Retype the line with "This screenshot has height=2359, width=1368." in it, then each line after it to the end of the data, word for word.

Dataset extract below:

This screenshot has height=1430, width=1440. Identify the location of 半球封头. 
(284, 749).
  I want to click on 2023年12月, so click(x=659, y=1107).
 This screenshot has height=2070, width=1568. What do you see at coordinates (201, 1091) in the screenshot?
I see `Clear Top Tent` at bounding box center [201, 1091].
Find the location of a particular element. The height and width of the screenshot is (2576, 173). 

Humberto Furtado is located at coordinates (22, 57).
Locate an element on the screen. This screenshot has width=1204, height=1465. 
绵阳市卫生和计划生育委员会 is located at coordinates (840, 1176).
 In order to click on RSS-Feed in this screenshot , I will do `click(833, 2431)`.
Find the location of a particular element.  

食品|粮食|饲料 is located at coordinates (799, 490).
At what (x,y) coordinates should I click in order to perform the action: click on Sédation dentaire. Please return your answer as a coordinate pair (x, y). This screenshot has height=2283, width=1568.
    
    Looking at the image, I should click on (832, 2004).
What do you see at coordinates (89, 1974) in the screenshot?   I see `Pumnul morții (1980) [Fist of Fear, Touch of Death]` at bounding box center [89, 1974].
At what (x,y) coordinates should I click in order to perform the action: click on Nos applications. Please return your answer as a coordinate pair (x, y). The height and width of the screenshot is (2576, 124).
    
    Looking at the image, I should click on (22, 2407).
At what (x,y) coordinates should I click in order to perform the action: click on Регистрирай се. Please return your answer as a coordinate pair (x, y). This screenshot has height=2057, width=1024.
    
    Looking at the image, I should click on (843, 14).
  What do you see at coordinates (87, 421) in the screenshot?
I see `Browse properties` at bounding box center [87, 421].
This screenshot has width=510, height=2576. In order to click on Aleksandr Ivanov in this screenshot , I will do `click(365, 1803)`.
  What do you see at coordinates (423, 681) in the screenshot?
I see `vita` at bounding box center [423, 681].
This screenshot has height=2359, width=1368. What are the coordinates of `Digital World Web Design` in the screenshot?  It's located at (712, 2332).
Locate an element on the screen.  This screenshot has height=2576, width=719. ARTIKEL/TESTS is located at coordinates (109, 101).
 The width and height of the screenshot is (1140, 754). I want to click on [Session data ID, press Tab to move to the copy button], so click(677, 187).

End of Dataset extract.

| Result of the exercise |
This screenshot has height=2359, width=1368. What are the coordinates of `Digital World Web Design` in the screenshot?  It's located at (712, 2332).
Locate an element on the screen.  This screenshot has height=2576, width=719. ARTIKEL/TESTS is located at coordinates (109, 101).
 The width and height of the screenshot is (1140, 754). I want to click on [Session data ID, press Tab to move to the copy button], so click(677, 187).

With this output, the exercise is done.